**Problem to work on**
Return exactly those lines of the material that fall between the line with "variados: a expansão" and the final line, both included.

**Material provided**
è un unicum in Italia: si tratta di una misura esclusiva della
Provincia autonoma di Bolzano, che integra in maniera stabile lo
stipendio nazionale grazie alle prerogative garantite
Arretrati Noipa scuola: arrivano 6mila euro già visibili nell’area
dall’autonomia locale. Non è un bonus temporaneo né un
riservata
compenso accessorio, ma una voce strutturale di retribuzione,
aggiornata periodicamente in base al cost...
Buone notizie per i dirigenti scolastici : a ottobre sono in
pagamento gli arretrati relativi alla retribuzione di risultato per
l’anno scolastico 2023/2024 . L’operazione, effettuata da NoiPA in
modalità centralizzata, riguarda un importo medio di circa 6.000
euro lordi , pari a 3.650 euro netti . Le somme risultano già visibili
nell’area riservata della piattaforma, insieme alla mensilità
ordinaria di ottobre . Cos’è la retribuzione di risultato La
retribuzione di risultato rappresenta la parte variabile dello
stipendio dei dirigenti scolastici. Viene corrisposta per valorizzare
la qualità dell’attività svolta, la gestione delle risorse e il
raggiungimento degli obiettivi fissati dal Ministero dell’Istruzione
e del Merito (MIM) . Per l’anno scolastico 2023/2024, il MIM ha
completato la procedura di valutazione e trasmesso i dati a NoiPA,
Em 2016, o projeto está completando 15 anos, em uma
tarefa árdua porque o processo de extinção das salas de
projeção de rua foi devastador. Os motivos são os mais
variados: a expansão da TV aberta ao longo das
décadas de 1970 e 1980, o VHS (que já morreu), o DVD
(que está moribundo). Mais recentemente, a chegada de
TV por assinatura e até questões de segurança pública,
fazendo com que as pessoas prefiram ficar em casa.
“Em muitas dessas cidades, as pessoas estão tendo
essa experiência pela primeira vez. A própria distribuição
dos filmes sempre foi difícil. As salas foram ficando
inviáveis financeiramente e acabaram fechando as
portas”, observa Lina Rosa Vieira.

**Answer below**
variados: a expansão da TV aberta ao longo das
décadas de 1970 e 1980, o VHS (que já morreu), o DVD
(que está moribundo). Mais recentemente, a chegada de
TV por assinatura e até questões de segurança pública,
fazendo com que as pessoas prefiram ficar em casa.
“Em muitas dessas cidades, as pessoas estão tendo
essa experiência pela primeira vez. A própria distribuição
dos filmes sempre foi difícil. As salas foram ficando
inviáveis financeiramente e acabaram fechando as
portas”, observa Lina Rosa Vieira.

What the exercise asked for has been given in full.